The second myth that is widely believed is that motorists pay a hefty one-time tax which is sufficient to cover their use of roads. If this tax is apportioned over the life of vehicle, it becomes evident that it is far from sufficient to cover costs. As everyone knows, roads need constant repair and maintenance, particularly during the monsoon.  

It is true that for the country as a whole, there is a “road development cess” of Rs 2 on every litre of petrol or diesel bought, but even that does not take care of current and future infrastructure. In a county where far too much of the goods is being transported by road, rather than rail, this tiny cess is inadequate.

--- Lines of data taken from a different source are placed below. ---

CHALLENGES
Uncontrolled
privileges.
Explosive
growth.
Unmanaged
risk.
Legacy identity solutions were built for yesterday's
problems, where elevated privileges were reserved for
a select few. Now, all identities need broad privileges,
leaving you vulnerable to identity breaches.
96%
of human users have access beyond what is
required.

Apart from the economic costs involved, toll charges are justified on another ground – safety. It is hardly a secret that ours is the most unsafe country when it comes to road transport – accounting for one out of every ten of such deaths worldwide. Indeed, with 130,000 deaths every year – not to cite the horrific figures for injuries – we have now overtaken China with the worst-ever traffic accident rate. A part of the revenue from tolls could and should be earmarked for tightening up safety measures along highways. This will include better signage, first-aid facilities and, not least, education of drivers.

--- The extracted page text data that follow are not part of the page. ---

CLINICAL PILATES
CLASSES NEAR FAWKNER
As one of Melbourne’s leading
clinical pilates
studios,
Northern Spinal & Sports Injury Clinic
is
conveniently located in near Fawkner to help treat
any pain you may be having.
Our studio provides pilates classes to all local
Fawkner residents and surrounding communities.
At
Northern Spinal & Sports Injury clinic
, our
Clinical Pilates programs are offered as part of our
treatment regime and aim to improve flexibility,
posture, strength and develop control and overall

India has over 525 toll plazas operating on national and state highways and between 150 and 200 will be added in the next few years. Only the myopic will oppose the installation of these booths. The state has for some years been relying on private investment to build vital road  infrastructure. During the 11th five-year plan, private sector investment on the National Highways Development Project was Rs 62,629 crores, as against Rs 11,032 crores in the previous plan. Private operators look to recovering their investment from such charges as well as for the maintenance over a specified number of years under their contract.

There may, however, be a case for reassessing the location of booths along a highway, to ensure that road users are not unduly charged, as the MNS has argued in Mumbai. The NHAI prescribes a minimum distance of 60 km between two plazas for this very reason. This norm has not been applied in several outlying areas of major cities and should be examined on a case by case basis.

Tolls and the environment

There is yet another reason why tolls are necessary, which is to discourage motorised transport for both public and private use for environmental reasons. Only recently, Delhi was adjudged the most polluted city in the world, ousting China from that unenviable position.

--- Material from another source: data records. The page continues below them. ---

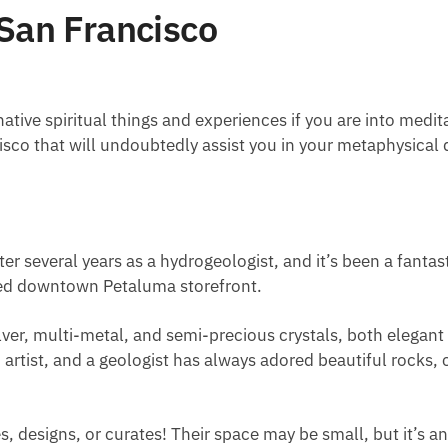
 San Francisco
ative spiritual things and experiences if you are into medit
cisco that will undoubtedly assist you in your metaphysical 
ter several years as a hydrogeologist, and it’s been a fantas
ened downtown Petaluma storefront.
lver, multi-metal, and semi-precious crystals, both elegant
n artist, and a geologist has always adored beautiful rocks,
, designs, or curates! Their space may be small, but it’s an 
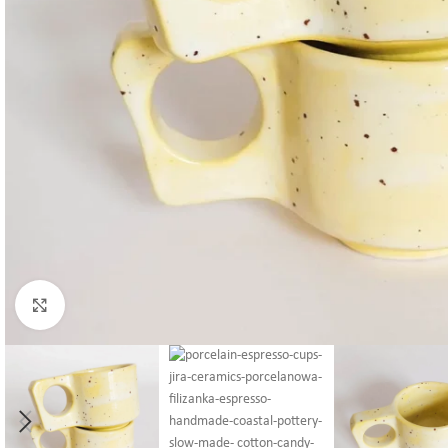
Click to enlarge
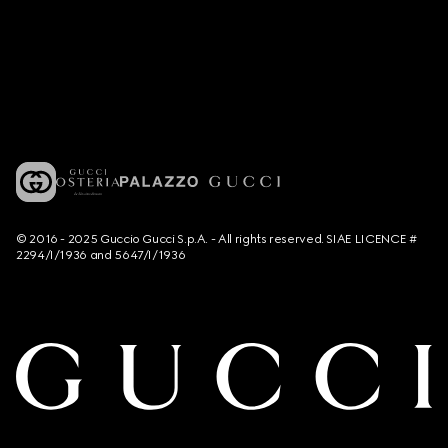
© 2016 - 2025 Guccio Gucci S.p.A. - All rights reserved. SIAE LICENCE #
2294/I/1936 and 5647/I/1936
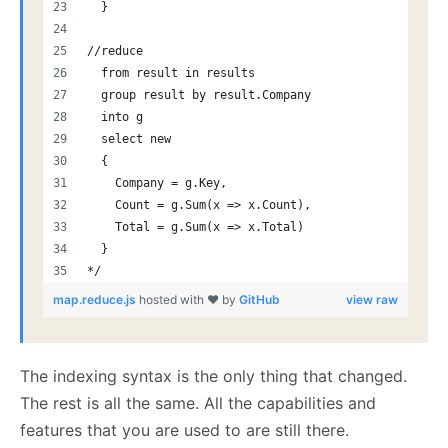
  }
//reduce
  from result in results
  group result by result.Company 
  into g
  select new
  {
    Company = g.Key,
    Count = g.Sum(x => x.Count),
    Total = g.Sum(x => x.Total)
  }
*/
map.reduce.js
hosted with ❤ by
GitHub
view raw
The indexing syntax is the only thing that changed.
The rest is all the same. All the capabilities and
features that you are used to are still there.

Mumbai has some of the most expensive real estate in the world, but the tolls – for example, Rs 55 for a single journey on the 4.5km-long BWSL are woefully incommensurate. The MSRDC wanted to increase it to Rs 75 at one point, but eventually backed off, judging that even fewer motorists would use it in the event.

Other disincentives are also called for, for the same reason. It is to the credit of the municipal corporation that it has recently decided to raise parking fees in certain precincts of the central business district to Rs 60 per hour and also charge for parking at night.

It is due to the worldwide concern regarding climate change that cities in the global North are erecting barriers to the speedy movement of vehicles within cities, including pedestrianisation of city centres. In, India, we seem hell-bent on doing exactly the opposite and rolling out the red carpet for the dirtiest, noisiest and most dangerous form of transport.